November 15, 2010

Une vache sacréement envahissante


Vache-démon, aperçue de bon matin dans les faubourgs de Varanasi

Bodhgaya, Bihar. Il est environ midi en cette chaude, très chaude, journée d’octobre. Une femme, visiblement mendiante, est accroupie dans la poussière. C’est l’heure du déjeuner.
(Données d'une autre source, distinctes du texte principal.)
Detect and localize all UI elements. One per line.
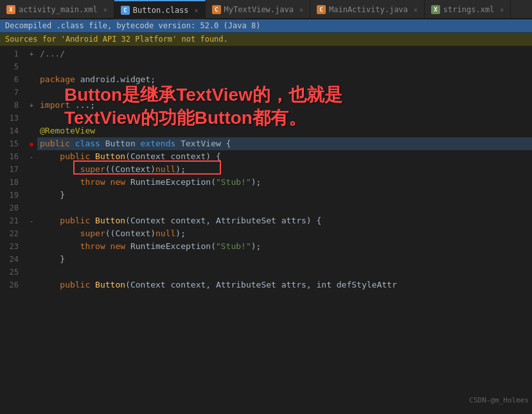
gutter-19 (26, 189, 37, 202)
line-num-16: 16 (0, 150, 22, 163)
tab-label-activity-main: activity_main.xml (19, 5, 98, 14)
gutter-8: + (26, 99, 37, 112)
gutter-14 (26, 125, 37, 137)
code-line-22: super((Context)null); (37, 227, 532, 240)
gutter-18 (26, 176, 37, 189)
info-bar: Decompiled .class file, bytecode version… (0, 19, 532, 33)
code-line-14: @RemoteView (37, 125, 532, 137)
code-line-23: throw new RuntimeException("Stub!"); (37, 240, 532, 253)
line-num-25: 25 (0, 266, 22, 279)
tab-label-mytextview: MyTextView.java (224, 5, 294, 14)
tab-close-mainactivity[interactable]: × (414, 6, 418, 13)
tab-activity-main[interactable]: X activity_main.xml × (0, 0, 114, 19)
warning-bar-text: Sources for 'Android API 32 Platform' no… (5, 35, 228, 44)
gutter-1: + (26, 47, 37, 60)
tab-mainactivity[interactable]: C MainActivity.java × (310, 0, 425, 19)
line-num-24: 24 (0, 253, 22, 266)
line-num-1: 1 (0, 47, 22, 60)
code-line-15: public class Button extends TextView { (37, 137, 532, 150)
tab-label-strings: strings.xml (443, 5, 494, 14)
gutter-23 (26, 240, 37, 253)
gutter-6 (26, 73, 37, 86)
gutter-24 (26, 253, 37, 266)
line-num-8: 8 (0, 99, 22, 112)
code-line-26: public Button(Context context, Attribute… (37, 279, 532, 291)
code-content: /.../ package android.widget; import ...… (37, 46, 532, 408)
line-num-17: 17 (0, 163, 22, 176)
tab-mytextview[interactable]: C MyTextView.java × (206, 0, 310, 19)
line-num-26: 26 (0, 279, 22, 291)
code-line-19: } (37, 189, 532, 202)
line-num-14: 14 (0, 125, 22, 137)
tab-close-strings[interactable]: × (500, 6, 504, 13)
tab-close-activity-main[interactable]: × (103, 6, 107, 13)
code-line-25 (37, 266, 532, 279)
code-line-13 (37, 112, 532, 125)
code-area: Button是继承TextView的，也就是 TextView的功能Button… (0, 46, 532, 408)
code-line-16: public Button(Context context) { (37, 150, 532, 163)
line-num-21: 21 (0, 214, 22, 227)
code-line-8: import ...; (37, 99, 532, 112)
line-num-13: 13 (0, 112, 22, 125)
line-num-7: 7 (0, 86, 22, 99)
tab-strings[interactable]: X strings.xml × (425, 0, 511, 19)
tab-close-button-class[interactable]: × (195, 7, 199, 14)
line-numbers: 1 5 6 7 8 13 14 15 16 17 18 19 20 21 22 … (0, 46, 26, 408)
line-num-20: 20 (0, 202, 22, 214)
gutter-20 (26, 202, 37, 214)
code-line-21: public Button(Context context, Attribute… (37, 214, 532, 227)
code-line-18: throw new RuntimeException("Stub!"); (37, 176, 532, 189)
code-line-5 (37, 60, 532, 73)
gutter-25 (26, 266, 37, 279)
gutter-7 (26, 86, 37, 99)
gutter-22 (26, 227, 37, 240)
line-num-23: 23 (0, 240, 22, 253)
gutter: + + ● - - (26, 46, 37, 408)
line-num-5: 5 (0, 60, 22, 73)
line-num-6: 6 (0, 73, 22, 86)
line-num-15: 15 (0, 137, 22, 150)
gutter-21: - (26, 214, 37, 227)
tab-close-mytextview[interactable]: × (299, 6, 303, 13)
watermark: CSDN-@m_Holmes (469, 396, 529, 404)
gutter-13 (26, 112, 37, 125)
tab-icon-java-m: C (317, 5, 326, 14)
tab-label-mainactivity: MainActivity.java (329, 5, 408, 14)
gutter-15: ● (26, 137, 37, 150)
warning-bar: Sources for 'Android API 32 Platform' no… (0, 33, 532, 46)
code-line-20 (37, 202, 532, 214)
code-line-17: super((Context)null); (37, 163, 532, 176)
tab-label-button-class: Button.class (133, 6, 189, 15)
line-num-18: 18 (0, 176, 22, 189)
line-num-22: 22 (0, 227, 22, 240)
tab-button-class[interactable]: C Button.class × (114, 0, 206, 19)
info-bar-text: Decompiled .class file, bytecode version… (5, 21, 260, 30)
gutter-26 (26, 279, 37, 291)
tab-icon-xml: X (6, 5, 15, 14)
line-num-19: 19 (0, 189, 22, 202)
code-line-6: package android.widget; (37, 73, 532, 86)
tab-icon-class: C (121, 6, 130, 15)
gutter-17 (26, 163, 37, 176)
tab-icon-java-c: C (212, 5, 221, 14)
code-line-24: } (37, 253, 532, 266)
gutter-16: - (26, 150, 37, 163)
tab-icon-strings: X (431, 5, 440, 14)
code-line-1: /.../ (37, 47, 532, 60)
gutter-5 (26, 60, 37, 73)
code-line-7 (37, 86, 532, 99)
tab-bar: X activity_main.xml × C Button.class × C… (0, 0, 532, 19)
Les cheveux ébouriffés et le sari râpé par le temps, la femme s’apprête à partager à même le trottoir un daal et des chapatis avec ses deux enfants, âgés d’environ 3 et 5 ans.

C’est à ce moment là qu’un invité surprise décide de pointer le bout de son museau. Une vache blanche, toute squelettique, avance nonchalamment sa carcasse en direction du repas fumant. Visiblement, elle a faim.

La vache s’arrête devant la mère et ses enfants. Elle s’immobilise, semble hésiter. Puis, tout d’un coup, la vache abaisse sa tête et pioche d’un geste vif dans l’assiette. En une bouchée, au moins trois chapatis sont ingurgités par la bête.

La femme, prise de surprise, pousse un cri strident et bondit en arrière. La bête, elle, n’en a que faire des protestations de la femme : elle continue son festin. Elle a l’air d’apprécier les chapatis. La femme crie, gesticule. « Hat ! Hat ! » (dégage ! dégage !) hurle-t-elle sans succès. La vache, stoïque, se régale. Difficile de l’en empêcher : en plus d’avoir un physique imposant, l’animal a un caractère sacré pour les Hindous, ce qui rend difficile l’emploi de la violence à son égard.

Les enfants, autant apeurés par les cris de leur mère que par la présence inopportune de la vache gourmande, pleurent à chaudes larmes. La scène est dramatique.

De toute façon, maintenant, il n’y a plus rien à faire. La vache a engloutit tout le déjeuner. Le désespoir dans les yeux de la femme est saisissant. En Inde, il vaut mieux parfois être né vache qu’être né dans la pauvreté.